一番厄介なのは、『地球人類の手であの機械人形が倒されても向こうとしては何の問題もない』ことだろう。なぜならそれが完了した瞬間ウルトラマンウォータは敵なのか味方なのか、カラーリングを明るくしただけの機械人形かもしれない。そういう疑念が付きまとうようになる。まだウルトラマンウォータが一度しか現れてない、というのもこの疑念をわかせる原因だ。二人よりも遅れて現れたため、ヒートとウッドと別勢力だと捉えられてもおかしくはない。

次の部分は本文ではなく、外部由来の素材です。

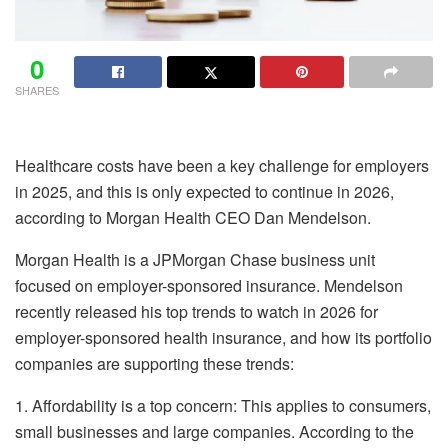
0
SHARES
Healthcare costs have been a key challenge for employers
in 2025, and this is only expected to continue in 2026,
according to Morgan Health CEO Dan Mendelson.
Morgan Health is a JPMorgan Chase business unit
focused on employer-sponsored insurance. Mendelson
recently released his top trends to watch in 2026 for
employer-sponsored health insurance, and how its portfolio
companies are supporting these trends:
1. Affordability is a top concern: This applies to consumers,
small businesses and large companies. According to the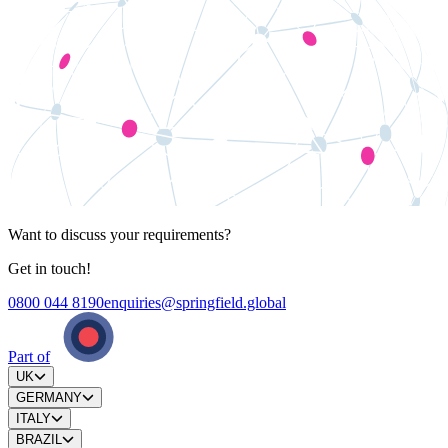
Want to discuss your requirements?
Get in touch!
0800 044 8190
enquiries@springfield.global
Part of
UK
GERMANY
ITALY
BRAZIL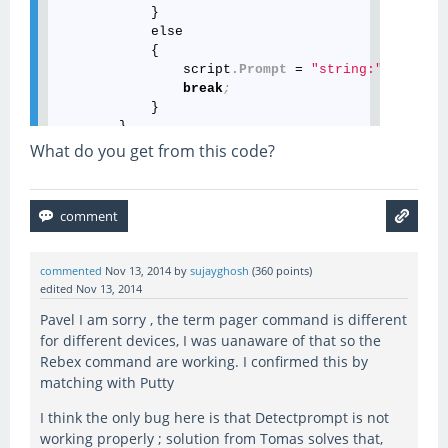
            }

            else

            {

                script
.Prompt
 = 
"string:"
 + promp
break
;
            }

        }

What do you get from this code?
commented
Nov 13, 2014
by
sujayghosh
(
360
points)
edited
Nov 13, 2014
Pavel I am sorry , the term pager command is different
for different devices, I was uanaware of that so the
Rebex command are working. I confirmed this by
matching with Putty
I think the only bug here is that Detectprompt is not
working properly ; solution from Tomas solves that,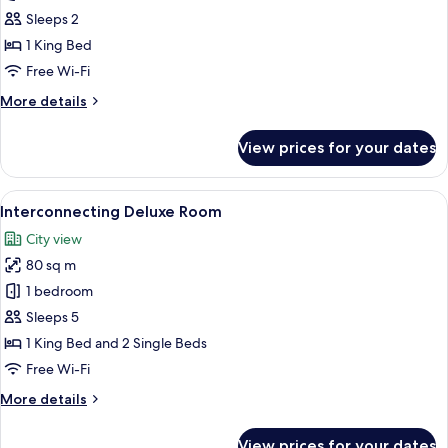
Suite
Sleeps 2
1 King Bed
Free Wi-Fi
More
More details
details
for
View prices for your dates
Junior
Suite
View
A modern hotel room with a large bed, 
7
Interconnecting Deluxe Room
all
City view
photos
80 sq m
for
Interconnecting
1 bedroom
Deluxe
Sleeps 5
Room
1 King Bed and 2 Single Beds
Free Wi-Fi
More
More details
details
for
View prices for your dates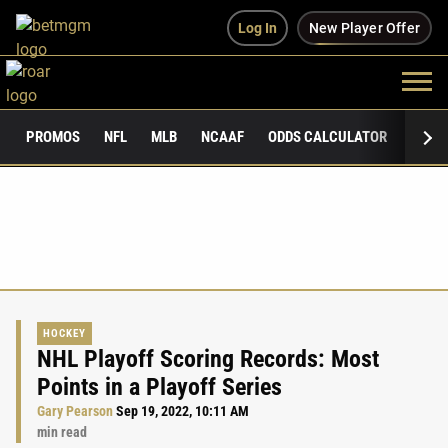
Log In
New Player Offer
PROMOS
NFL
MLB
NCAAF
ODDS CALCULATOR
PUBLI
HOCKEY
NHL Playoff Scoring Records: Most
Points in a Playoff Series
Gary Pearson
Sep 19, 2022, 10:11 AM
min read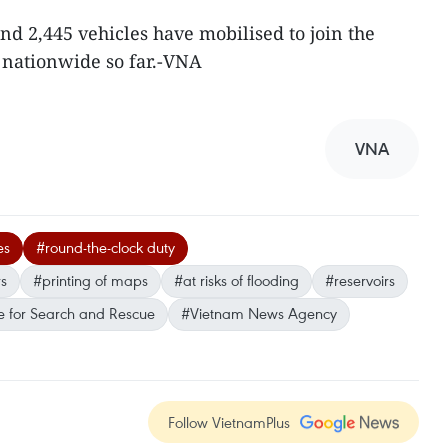
nd 2,445 vehicles have mobilised to join the
 nationwide so far.-VNA
VNA
es
#round-the-clock duty
rs
#printing of maps
#at risks of flooding
#reservoirs
 for Search and Rescue
#Vietnam News Agency
Follow VietnamPlus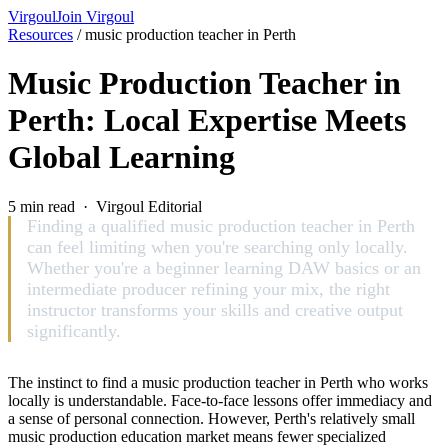
Virgoul
Join Virgoul
Resources
/
music production teacher in Perth
Music Production Teacher in
Perth: Local Expertise Meets
Global Learning
5 min read · Virgoul Editorial
Finding a qualified music production teacher in Perth
can feel limiting when you're searching only locally.
Whether you're a beginner learning DAW basics or an
intermediate producer refining your mix, the right
instructor transforms your skills and creative output
significantly.
The instinct to find a music production teacher in Perth who works
locally is understandable. Face-to-face lessons offer immediacy and
a sense of personal connection. However, Perth's relatively small
music production education market means fewer specialized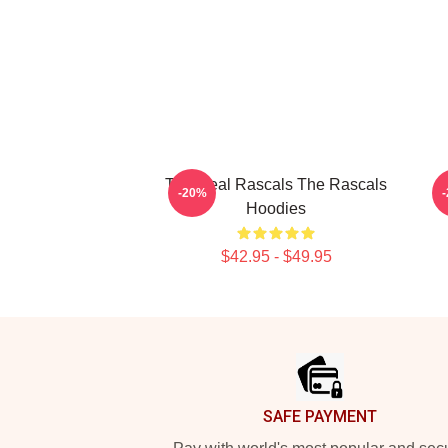
The Real Rascals The Rascals
-20%
Hoodies
$42.95 - $49.95
Footer
SAFE PAYMENT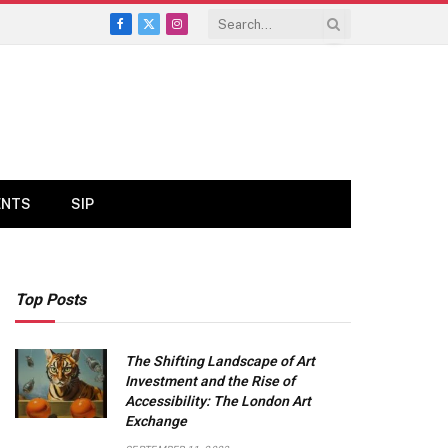
Facebook
X
Instagram
(Twitter)
ENTS
SIP
Top Posts
The Shifting Landscape of Art
Investment and the Rise of
Accessibility: The London Art
Exchange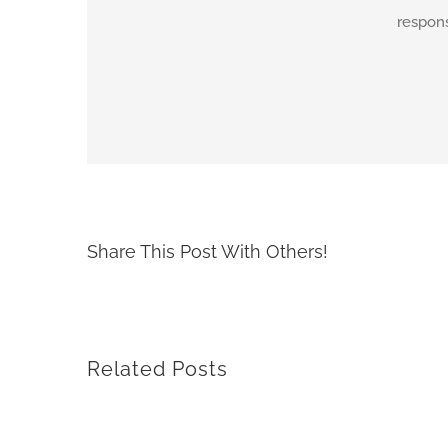
respons
By
adimar-admin
|
April 7th, 2021
|
Transit Waiting Time Project
Share This Post With Others!
Related Posts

この問題の解決策として最上なのは水野自身が現れて人々の前でウォータに変身し、機械人形ではないと明かすのが一番ではある。だが、来訪者であるウルトラフレンズたちがそれを許さない。まだ詳しく知っているわけではない、契約者が善人だからといって地球人類が全て善人なわけはない。それを明かせば絶対に利用しようとする輩が居るだろう。それも歴史に二人も前例が居る。ならば正体が明かせない、というのももっともであるのだ。

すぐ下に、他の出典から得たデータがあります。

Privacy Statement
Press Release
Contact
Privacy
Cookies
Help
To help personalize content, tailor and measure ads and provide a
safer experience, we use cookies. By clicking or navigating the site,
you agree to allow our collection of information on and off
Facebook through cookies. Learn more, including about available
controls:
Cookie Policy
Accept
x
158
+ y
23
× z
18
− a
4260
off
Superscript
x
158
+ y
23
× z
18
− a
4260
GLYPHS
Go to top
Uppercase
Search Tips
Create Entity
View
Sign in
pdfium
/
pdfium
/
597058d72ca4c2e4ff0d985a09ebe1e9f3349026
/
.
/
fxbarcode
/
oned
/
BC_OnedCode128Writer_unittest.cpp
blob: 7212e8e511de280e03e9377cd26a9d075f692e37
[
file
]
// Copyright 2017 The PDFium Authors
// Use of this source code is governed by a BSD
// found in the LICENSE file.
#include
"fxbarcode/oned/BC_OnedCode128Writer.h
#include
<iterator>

では、その次に善い策はなんなのか。それは、ウォータ・ヒート・ウッドの3人で共闘してゼッコロイドを倒すことだ。ヒート・ウッドの二人だけで倒した場合やはり疑念は晴れない。ウォータが直接対峙しなければ意味がないのだ。
「ヒィィィトォ!」
「ウッドォォォ!」
炎と木野は変身して空へと飛び上がりながら巨大化する。水野と連絡を取ってからにはしたかったが水野が携帯に出なかったため仕方なく二人で先に足止めすることにした。暴れさせるままでは駄目だから。二人もまた、人々を守るためにSAGに志願したのだから。
―――――
『―――ツル! ミツル!』
「―――んん」
指輪から響く
「……そうだ、あの二人は!?」
『キミが襲われた後、一目散に逃げて言ったよ。恐らく絶交星人に君が戦った怪獣同様に何かされていたのだろう』
「確かに、同じような表情を浮かべていたけど」
ウォータの言葉に先程の二人と先日戦った怪獣の姿を思い出す。
恐れ、怒り。恐怖感や憎悪を増幅させたとして、何に? そんな水野の考えを読んだのか、それとも現れた故に説明する気になったのか。ウォータは説明する。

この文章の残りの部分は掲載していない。